Residents disagree on a plan to make a busy stretch of Bay to Bay Boulevard safer for bikers and pedestrians that involves reducing lanes, possibly making traffic congestion even worse.
Residents disagree on a plan to make a busy stretch of Bay to Bay Boulevard safer for bikers and pedestrians that involves reducing lanes, possibly making traffic congestion even worse.
Published Feb. 16, 2018

TAMPA — Everyone agrees that Bay to Bay Boulevard has a traffic problem.

But a plan to put the major east-west thoroughfare on a "road diet" has neighborhoods like Palma Ceia and Virginia Park in an uproar.

Some residents cheer changes to make the street safer for bikers and pedestrians. Others fear reducing the roadway to three lanes on a six-block stretch between South Dale Mabry Highway and South Esperanza Avenue — while adding bike lanes — will make a often clogged street even more congested.

Still, others want to know why the joint city-county project isn't doing more to untangle rush hour traffic coming off the Lee Roy Selmon Expressway.

The proposal doesn't decrease the lanes between Esperanza and Bayshore, although it reduces westbound traffic to one lane and makes the three eastbound lanes all turning lanes — two left turns and one right. Those changes will help bikers and pedestrians navigate the busy eastern end of the boulevard.

All the proposed changes have their fans and detractors. They were easy to identify at a Feb. 8 meeting as the factions clapped and jeered during a public presentation at Jan Kaminis Platt Regional Library that drew a standing-room-only crowd of more than 100.

Occasionally, exasperated parties threw verbal jabs at one another.

"Should we just ride bikes everywhere?" said one man, miming riding a bike with a child's high handle bars in response to a vocal supporter of bike lanes.

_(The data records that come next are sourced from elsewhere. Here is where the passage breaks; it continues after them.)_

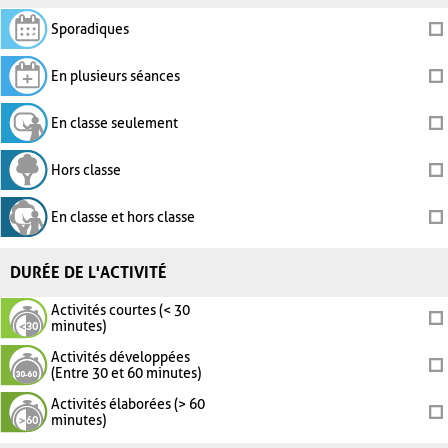
Sporadiques
En plusieurs séances
En classe seulement
Hors classe
En classe et hors classe
DURÉE DE L'ACTIVITÉ
Activités courtes (< 30
minutes)
Activités développées
(Entre 30 et 60 minutes)
Activités élaborées (> 60
minutes)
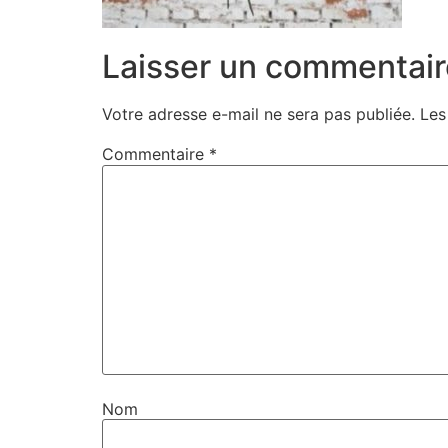
Laisser un commentair
Votre adresse e-mail ne sera pas publiée.
Les
Commentaire
*
Nom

Engineers, citing a study and traffic counts completed in December, stressed that reducing lanes and adding bike lanes wouldn't slow traffic further, but would make Bay to Bay safer, including new left-hand turn lanes.

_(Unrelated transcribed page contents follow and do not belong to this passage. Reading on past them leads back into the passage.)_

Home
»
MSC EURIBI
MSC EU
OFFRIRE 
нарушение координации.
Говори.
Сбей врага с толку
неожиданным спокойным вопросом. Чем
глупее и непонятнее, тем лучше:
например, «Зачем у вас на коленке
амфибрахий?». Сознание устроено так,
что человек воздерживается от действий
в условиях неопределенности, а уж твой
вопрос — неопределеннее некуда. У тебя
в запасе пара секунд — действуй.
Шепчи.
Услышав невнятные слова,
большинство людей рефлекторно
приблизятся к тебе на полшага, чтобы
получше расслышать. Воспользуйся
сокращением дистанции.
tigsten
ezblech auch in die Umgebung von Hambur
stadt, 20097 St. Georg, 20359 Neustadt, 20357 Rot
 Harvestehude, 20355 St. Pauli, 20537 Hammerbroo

The street sees an average of 18,439 vehicles on an average day, just below the threshold level for a "road diet," a popular traffic engineering concept that encourages safety for pedestrians, bikers and cars through lane reconfigurations, bike lanes and sidewalks. The "road diet" for Bay to Bay will cost at least $860,000 in city and county funds.

That concept appealed to many, including several families who said they feared trying to venture to Bayshore Boulevard on foot or to walk their children to school.

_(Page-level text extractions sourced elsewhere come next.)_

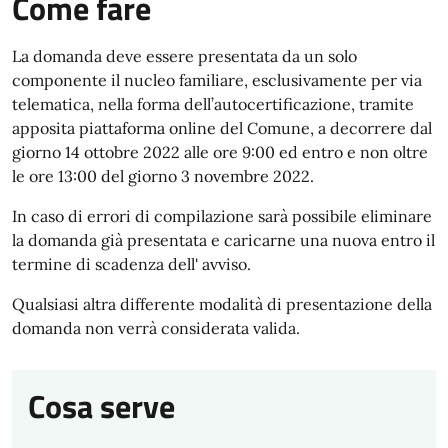
Come fare
La domanda deve essere presentata da un solo
componente il nucleo familiare, esclusivamente per via
telematica, nella forma dell’autocertificazione, tramite
apposita piattaforma online del Comune, a decorrere dal
giorno 14 ottobre 2022 alle ore 9:00 ed entro e non oltre
le ore 13:00 del giorno 3 novembre 2022.
In caso di errori di compilazione sarà possibile eliminare
la domanda già presentata e caricarne una nuova entro il
termine di scadenza dell' avviso.
Qualsiasi altra differente modalità di presentazione della
domanda non verrà considerata valida.
Cosa serve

"It's a very dangerous crossing now," said Emily Hinsdale, a co-founder of Sidewalk Stompers, a local group promoting walking to Roosevelt Elementary, who held her 9-year-old daughter Rose, a fourth-grader at the school, on her lap. "I applaud you considering pedestrian rights. It's not only cars in Tampa. Not everyone in Tampa wants to drive."

But many of those who do drive aren't happy. Several people said they didn't think the city or county was really listening to their objections, a charge denied by the city meeting's organizers.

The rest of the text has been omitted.